Revenues for the Securities Processing Solutions segment decreased $3 million, or 2%, to $163 million in the first quarter of fiscal year 2015 compared to $166 million in the first quarter of fiscal year 2014. The decrease was primarily the result of lower trading related support activities. Pre-tax margins decreased by 3.5 percentage points to 15.9% primarily as a result of higher performance-based compensation expenses, the continued expansion of our sales capabilities and other investments, and the aforementioned decrease in revenues.

In connection with an organizational change made in 2014 in order to further align and enhance our portfolio of services, certain discrete services that were previously reported in our Securities Processing Solutions reportable segment are now reported within the Investor Communication Solutions reportable segment. As a result, our prior period segment results have been revised to reflect this change in reporting segments.

Other

Pre-tax loss increased by $10 million in the first quarter of fiscal year 2015. This was primarily due to higher performance- based compensation expenses of $7 million, an acquisition related credit of $3 million in the prior year, higher interest expense of $2 million on our long-term borrowings, slightly offset by a $1 million decrease in foreign currency exchange gains.

Revolving Credit Facility Amendment

In August 2014, Broadridge entered into an amended and restated $750 million five-year revolving credit facility (the “Fiscal 2015 Revolving Credit Facility”), which replaced the $500 million five-year revolving credit facility entered into in September 2012. The Fiscal 2015 Revolving Credit Facility is comprised of a $670 million U.S. dollar tranche and an $80 million multi-currency tranche.

Fiscal Year 2015 Financial Guidance

Broadridge is reaffirming its full year guidance and expects:

  • Recurring fee revenue growth in the range of 5% to 7%, and total revenue growth in the range of 4% to 6%
  • Non-GAAP Pre-tax margins in the range of 17.3% to 17.7%, and GAAP Pre-tax margins in the range of 16.4% to 16.8%
  • Non-GAAP Diluted earnings per share in the range of $2.42 to $2.52, and GAAP Diluted earnings per share in the range of $2.29 to $2.39, based on diluted weighted-average shares outstanding of approximately 124 million shares
  • Free cash flows in the range of approximately $320 million to $370 million
  • Recurring revenue closed sales in the range of $110 million to $150 million

The Non-GAAP Pre-tax margins and Diluted earnings per share guidance ranges exclude the projected impact of Acquisition Amortization and Other Costs.

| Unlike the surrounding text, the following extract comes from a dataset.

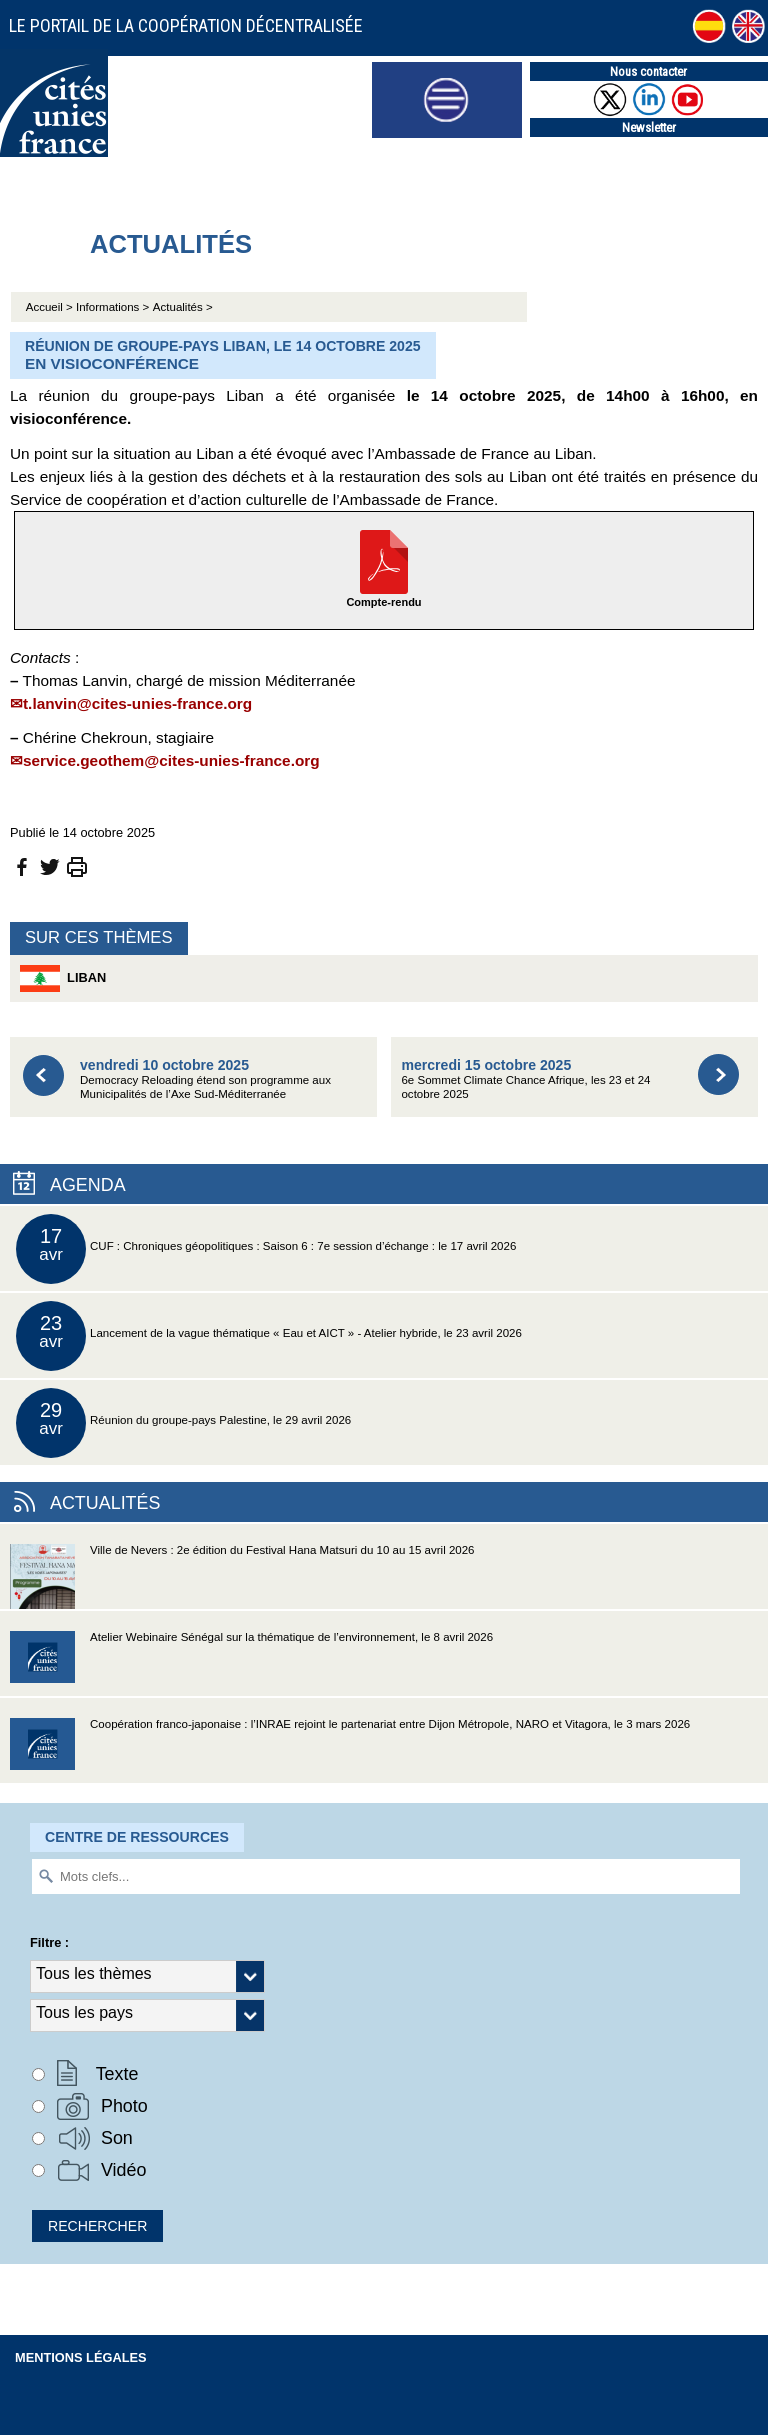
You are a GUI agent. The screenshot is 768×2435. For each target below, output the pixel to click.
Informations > (112, 307)
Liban (63, 978)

Our guidance does not take into consideration the effect of any future acquisitions, additional debt or share repurchases.

Explanation of the Company’s Use of Non-GAAP Financial Measures

In certain circumstances, results have been presented that are not generally accepted accounting principles measures (“Non-GAAP”) and should be viewed in addition to, and not as a substitute for, the Company’s reported results. These Non-GAAP measures are indicators that management uses to provide additional meaningful comparisons between current results and prior reported results, and as a basis for planning and forecasting for future periods.  In addition, Broadridge believes this Non-GAAP information helps investors understand the effect of these items on reported results and provides a better representation of the Company’s performance.  Accompanying this release is a reconciliation of these Non-GAAP measures to the comparable GAAP measures.

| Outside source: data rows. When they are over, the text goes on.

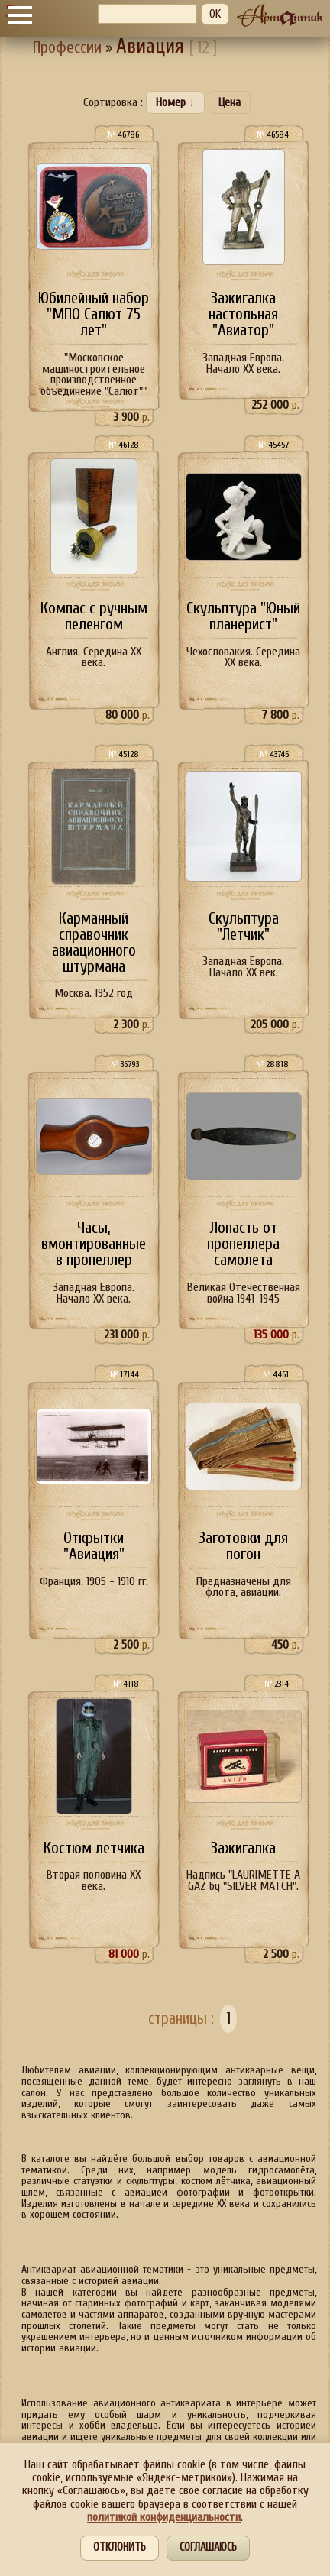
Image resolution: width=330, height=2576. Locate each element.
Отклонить (119, 2547)
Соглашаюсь (208, 2547)
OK (215, 14)
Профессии (67, 47)
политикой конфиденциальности (164, 2517)
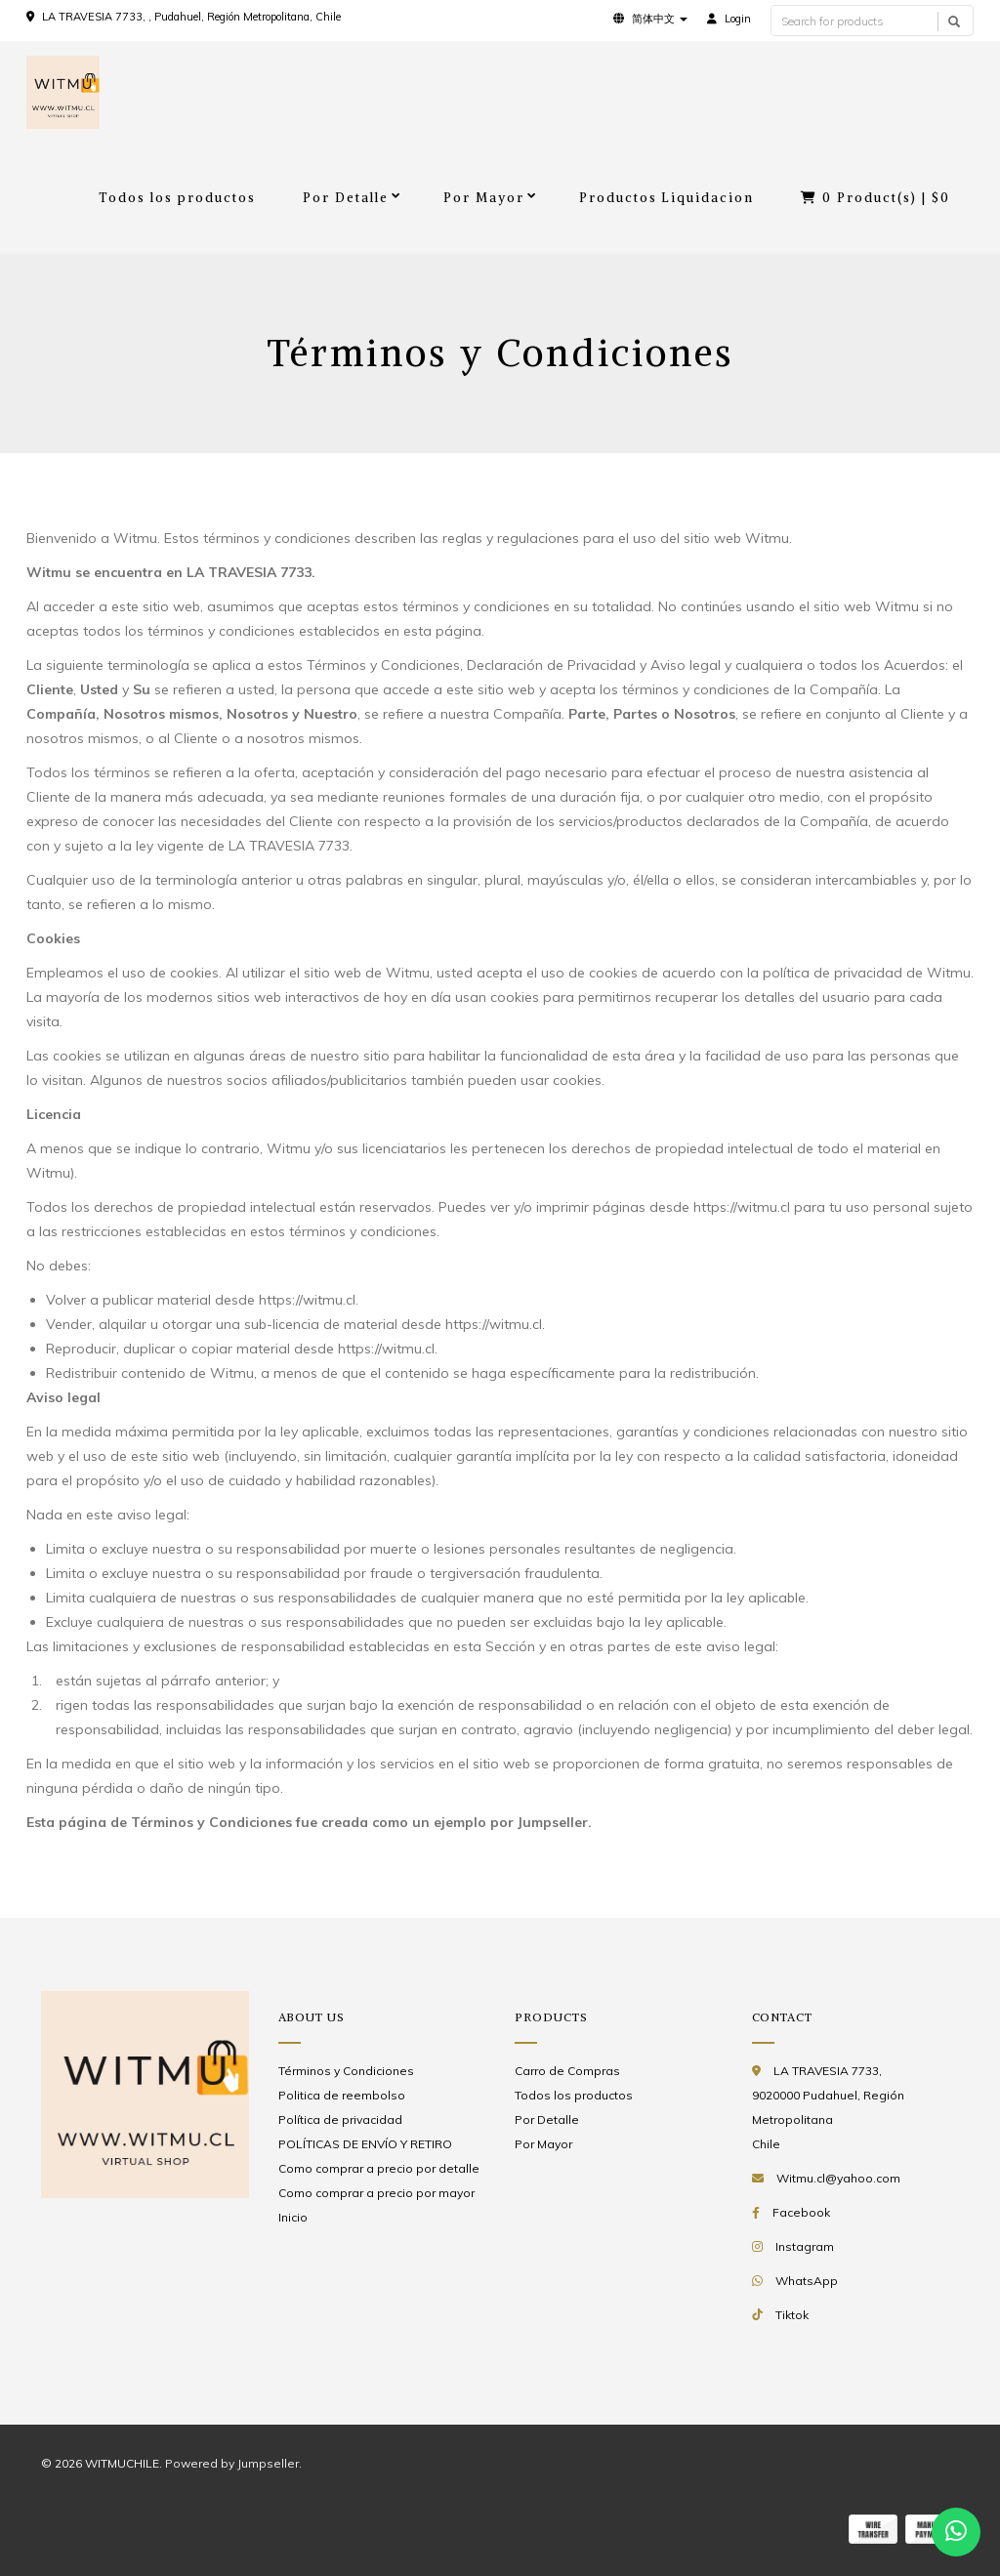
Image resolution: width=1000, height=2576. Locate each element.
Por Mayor (483, 197)
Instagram (804, 2246)
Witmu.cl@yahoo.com (838, 2178)
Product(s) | (875, 197)
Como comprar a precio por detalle (378, 2168)
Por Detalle (346, 197)
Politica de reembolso (341, 2095)
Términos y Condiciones (346, 2070)
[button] (650, 18)
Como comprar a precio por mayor (376, 2192)
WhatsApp (806, 2280)
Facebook (801, 2212)
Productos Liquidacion (667, 197)
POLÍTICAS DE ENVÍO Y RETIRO (365, 2144)
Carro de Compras (567, 2070)
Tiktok (792, 2314)
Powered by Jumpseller (232, 2463)
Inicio (293, 2217)
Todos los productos (177, 197)
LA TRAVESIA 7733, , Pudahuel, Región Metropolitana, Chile (191, 16)
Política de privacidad (340, 2119)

Our Non-GAAP measures, which include Net earnings, Diluted earnings per share and Pre-tax margins results, are adjusted to exclude the impact of Acquisition Amortization and Other Costs for the three months ended September 30, 2014 and 2013. Acquisition Amortization and Other Costs represent amortization charges associated with intangible asset values as well as other transaction costs associated with the Company’s acquisitions. Acquisition Amortization and Other Costs are recorded in our Cost of revenues in the Condensed Consolidated Statements of Earnings for the three months ended September 30, 2014 and 2013.

Free cash flows is a Non-GAAP measure and is defined by the Company as cash flows from operating activities, less capital expenditures and software purchases.